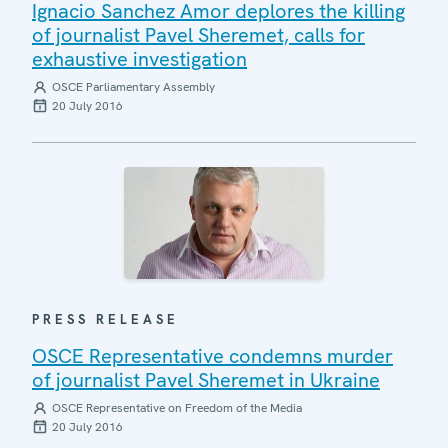
Ignacio Sanchez Amor deplores the killing
of journalist Pavel Sheremet, calls for
exhaustive investigation
OSCE Parliamentary Assembly
20 July 2016
PRESS RELEASE
OSCE Representative condemns murder
of journalist Pavel Sheremet in Ukraine
OSCE Representative on Freedom of the Media
20 July 2016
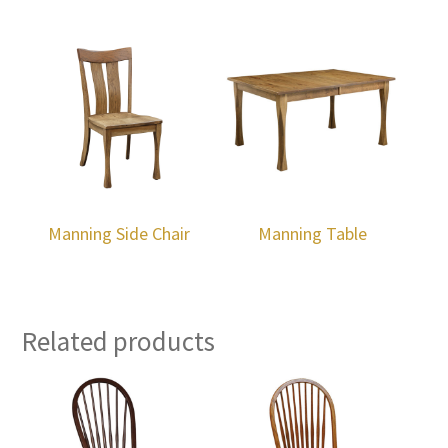
Manning Side Chair
Manning Table
Related products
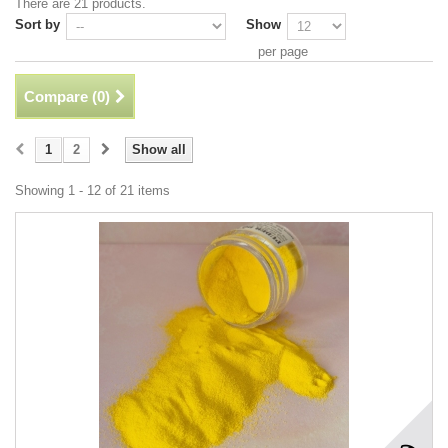
There are 21 products.
Sort by
Show
per page
Compare (
0
)
1
2
Show all
Showing 1 - 12 of 21 items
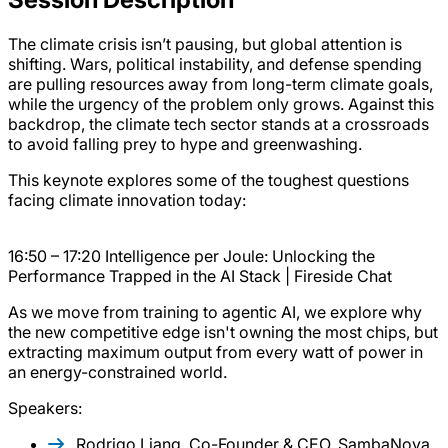
The climate crisis isn’t pausing, but global attention is
shifting. Wars, political instability, and defense spending
are pulling resources away from long-term climate goals,
while the urgency of the problem only grows. Against this
backdrop, the climate tech sector stands at a crossroads
to avoid falling prey to hype and greenwashing.
This keynote explores some of the toughest questions
facing climate innovation today:
16:50 – 17:20 Intelligence per Joule: Unlocking the
Performance Trapped in the AI Stack | Fireside Chat
As we move from training to agentic AI, we explore why
the new competitive edge isn't owning the most chips, but
extracting maximum output from every watt of power in
an energy-constrained world.
Speakers:
Rodrigo Liang, Co-Founder & CEO, SambaNova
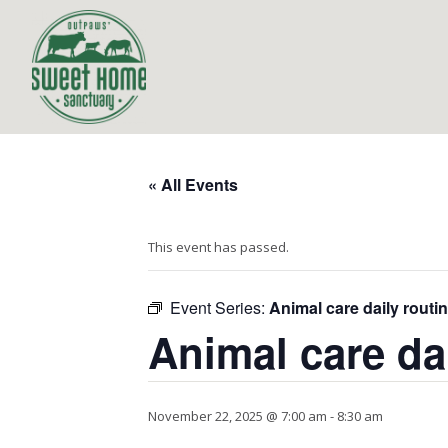
« All Events
This event has passed.
Event Series:
Animal care daily routi
Animal care da
November 22, 2025 @ 7:00 am
-
8:30 am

Problem:
Only lines that contain the string "Representative" count; pick each one out of the records and copy it.

Reply to the exercise:
OSCE Representative condemns murder
OSCE Representative on Freedom of the Media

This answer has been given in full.